--- EXERCISE ---
Scan the entries below. List each line with "juin".

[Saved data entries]
══════════════════════════════

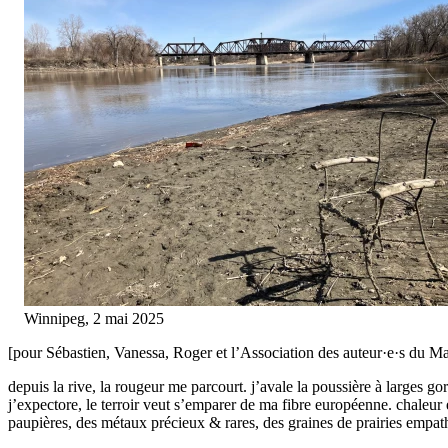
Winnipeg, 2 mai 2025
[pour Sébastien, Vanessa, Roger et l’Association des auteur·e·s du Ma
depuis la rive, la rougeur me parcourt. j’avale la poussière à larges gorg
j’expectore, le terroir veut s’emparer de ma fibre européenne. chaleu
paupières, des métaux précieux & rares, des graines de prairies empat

══════════════════════════════

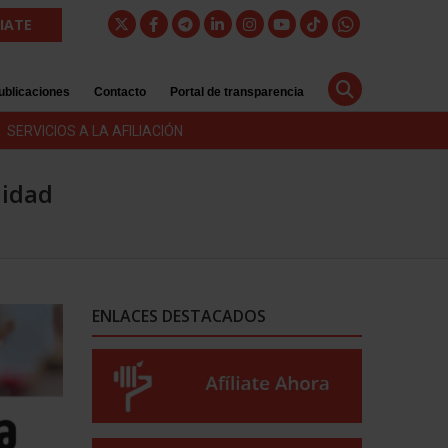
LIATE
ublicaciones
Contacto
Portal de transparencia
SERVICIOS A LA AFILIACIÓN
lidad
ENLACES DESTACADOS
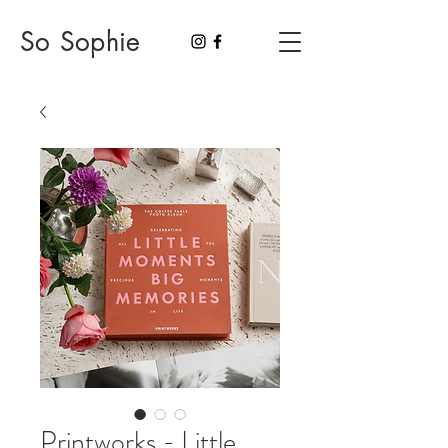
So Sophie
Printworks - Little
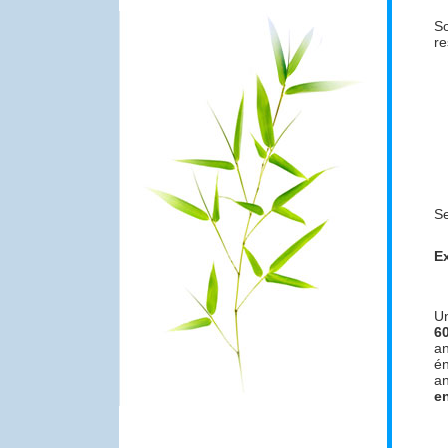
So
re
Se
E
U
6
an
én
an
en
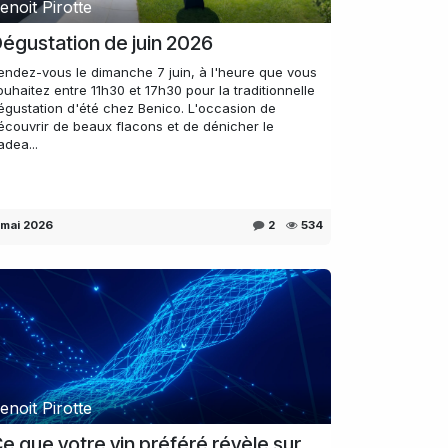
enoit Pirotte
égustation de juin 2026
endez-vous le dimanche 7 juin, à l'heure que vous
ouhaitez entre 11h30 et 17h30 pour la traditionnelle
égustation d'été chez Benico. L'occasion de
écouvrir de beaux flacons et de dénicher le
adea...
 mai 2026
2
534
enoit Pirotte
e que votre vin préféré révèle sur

══════════════════════════════

--- EXERCISE RESULT ---
égustation de juin 2026
endez-vous le dimanche 7 juin, à l'heure que vous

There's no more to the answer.